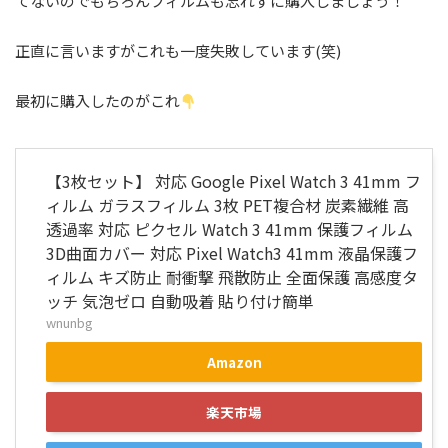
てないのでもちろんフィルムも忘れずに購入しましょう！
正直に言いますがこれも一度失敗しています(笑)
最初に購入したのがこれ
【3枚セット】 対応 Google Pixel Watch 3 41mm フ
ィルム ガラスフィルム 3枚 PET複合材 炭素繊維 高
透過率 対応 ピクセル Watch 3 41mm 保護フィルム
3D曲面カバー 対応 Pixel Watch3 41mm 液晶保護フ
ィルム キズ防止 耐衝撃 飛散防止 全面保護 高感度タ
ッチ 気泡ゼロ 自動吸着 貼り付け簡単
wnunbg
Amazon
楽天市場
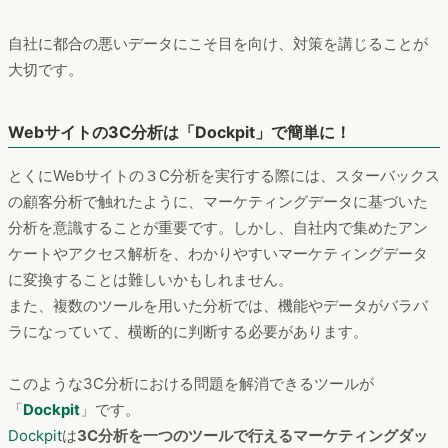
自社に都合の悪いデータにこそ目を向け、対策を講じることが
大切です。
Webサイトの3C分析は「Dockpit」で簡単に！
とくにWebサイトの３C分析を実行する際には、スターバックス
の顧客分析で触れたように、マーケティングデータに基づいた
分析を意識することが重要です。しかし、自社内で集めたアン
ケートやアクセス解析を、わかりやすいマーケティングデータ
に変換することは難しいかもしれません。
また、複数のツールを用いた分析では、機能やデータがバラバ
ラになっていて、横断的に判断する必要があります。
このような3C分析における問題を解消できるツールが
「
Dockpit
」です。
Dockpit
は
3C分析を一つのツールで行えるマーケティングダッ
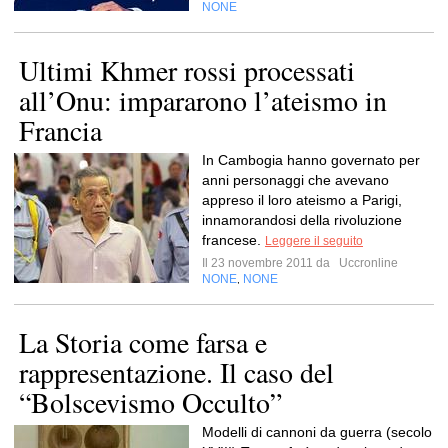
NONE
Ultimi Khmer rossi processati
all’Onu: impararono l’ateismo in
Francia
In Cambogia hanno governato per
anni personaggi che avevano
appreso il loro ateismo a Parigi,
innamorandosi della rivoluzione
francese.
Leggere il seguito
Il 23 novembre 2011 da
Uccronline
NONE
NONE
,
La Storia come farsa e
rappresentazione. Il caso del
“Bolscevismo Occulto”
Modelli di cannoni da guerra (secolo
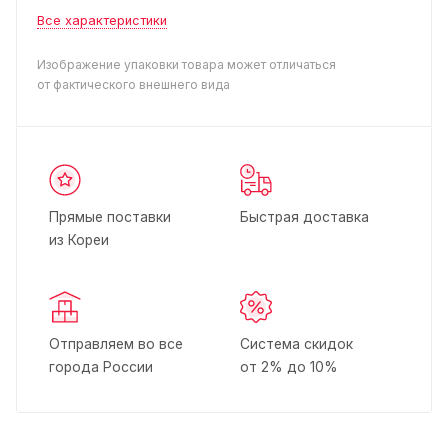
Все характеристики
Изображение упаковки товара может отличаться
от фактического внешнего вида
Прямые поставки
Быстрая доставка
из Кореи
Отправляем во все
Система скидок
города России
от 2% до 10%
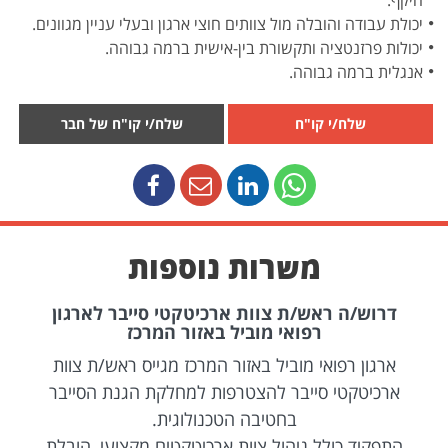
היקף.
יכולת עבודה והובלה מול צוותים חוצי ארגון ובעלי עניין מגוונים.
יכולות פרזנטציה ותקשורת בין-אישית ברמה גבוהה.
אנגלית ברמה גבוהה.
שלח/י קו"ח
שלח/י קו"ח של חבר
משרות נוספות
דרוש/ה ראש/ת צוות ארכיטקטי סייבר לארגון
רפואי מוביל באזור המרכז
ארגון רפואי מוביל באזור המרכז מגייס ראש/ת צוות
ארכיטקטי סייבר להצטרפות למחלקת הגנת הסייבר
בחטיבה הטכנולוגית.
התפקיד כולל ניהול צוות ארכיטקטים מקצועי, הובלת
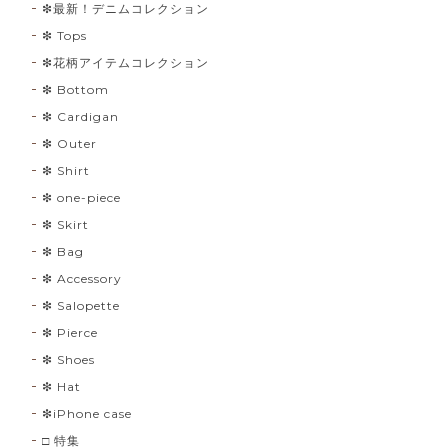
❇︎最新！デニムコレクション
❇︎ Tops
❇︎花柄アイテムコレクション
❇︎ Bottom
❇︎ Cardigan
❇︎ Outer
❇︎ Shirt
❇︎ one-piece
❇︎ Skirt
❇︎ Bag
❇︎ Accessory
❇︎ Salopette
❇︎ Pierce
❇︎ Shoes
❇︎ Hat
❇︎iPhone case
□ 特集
______________________________
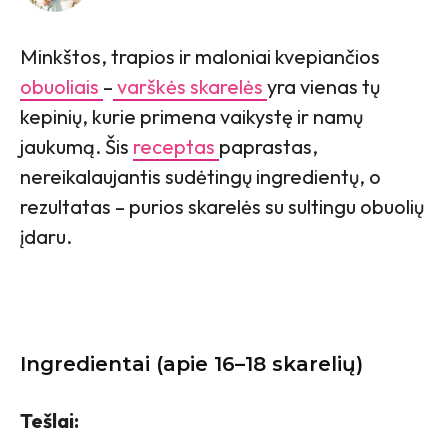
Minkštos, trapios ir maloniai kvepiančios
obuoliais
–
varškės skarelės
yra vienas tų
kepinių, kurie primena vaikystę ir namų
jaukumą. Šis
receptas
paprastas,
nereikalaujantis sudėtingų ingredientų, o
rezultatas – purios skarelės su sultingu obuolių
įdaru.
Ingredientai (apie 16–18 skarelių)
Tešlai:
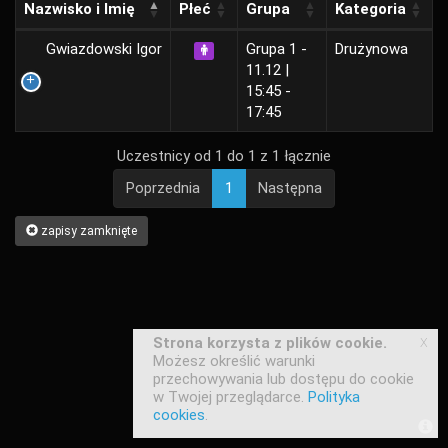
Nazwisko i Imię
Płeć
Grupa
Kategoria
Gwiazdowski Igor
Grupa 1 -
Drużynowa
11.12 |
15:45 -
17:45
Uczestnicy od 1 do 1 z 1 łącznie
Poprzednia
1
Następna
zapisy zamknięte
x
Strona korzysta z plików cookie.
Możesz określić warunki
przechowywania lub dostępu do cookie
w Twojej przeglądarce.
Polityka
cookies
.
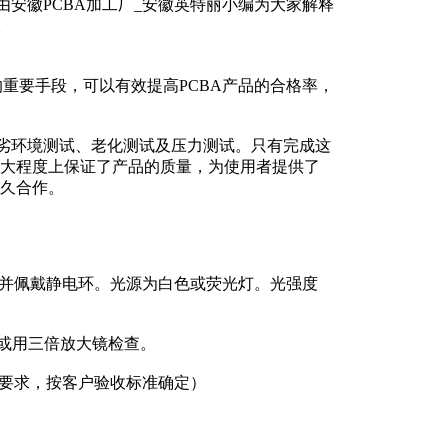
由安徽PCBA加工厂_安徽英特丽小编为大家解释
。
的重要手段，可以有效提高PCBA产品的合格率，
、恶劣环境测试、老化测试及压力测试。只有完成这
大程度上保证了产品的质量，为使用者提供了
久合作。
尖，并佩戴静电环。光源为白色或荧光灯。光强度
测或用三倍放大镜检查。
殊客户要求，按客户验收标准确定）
______________________________
Produce an exact reproduction of the listing above, limited to the lines starting at the line with "てないのでもちろんフィルムも忘れずに購入しましょう！" and ending at the line with "יכולת עבודה והובלה", both kept, with every picture left out.

## [Answer section]
てないのでもちろんフィルムも忘れずに購入しましょう！
正直に言いますがこれも一度失敗しています(笑)
最初に購入したのがこれ
【3枚セット】 対応 Google Pixel Watch 3 41mm フ
ィルム ガラスフィルム 3枚 PET複合材 炭素繊維 高
透過率 対応 ピクセル Watch 3 41mm 保護フィルム
3D曲面カバー 対応 Pixel Watch3 41mm 液晶保護フ
ィルム キズ防止 耐衝撃 飛散防止 全面保護 高感度タ
ッチ 気泡ゼロ 自動吸着 貼り付け簡単
wnunbg
Amazon
楽天市場
自社に都合の悪いデータにこそ目を向け、対策を講じることが
大切です。
Webサイトの3C分析は「Dockpit」で簡単に！
とくにWebサイトの３C分析を実行する際には、スターバックス
の顧客分析で触れたように、マーケティングデータに基づいた
分析を意識することが重要です。しかし、自社内で集めたアン
ケートやアクセス解析を、わかりやすいマーケティングデータ
に変換することは難しいかもしれません。
また、複数のツールを用いた分析では、機能やデータがバラバ
ラになっていて、横断的に判断する必要があります。
このような3C分析における問題を解消できるツールが
「
Dockpit
」です。
Dockpit
は
3C分析を一つのツールで行えるマーケティングダッ
NONE
Ultimi Khmer rossi processati
all’Onu: impararono l’ateismo in
Francia
In Cambogia hanno governato per
anni personaggi che avevano
appreso il loro ateismo a Parigi,
innamorandosi della rivoluzione
francese.
Leggere il seguito
Il 23 novembre 2011 da
Uccronline
NONE
NONE
,
La Storia come farsa e
rappresentazione. Il caso del
“Bolscevismo Occulto”
Modelli di cannoni da guerra (secolo
Все характеристики
Изображение упаковки товара может отличаться
от фактического внешнего вида
Прямые поставки
Быстрая доставка
из Кореи
Отправляем во все
Система скидок
города России
от 2% до 10%
היקף.
יכולת עבודה והובלה מול צוותים חוצי ארגון ובעלי עניין מגוונים.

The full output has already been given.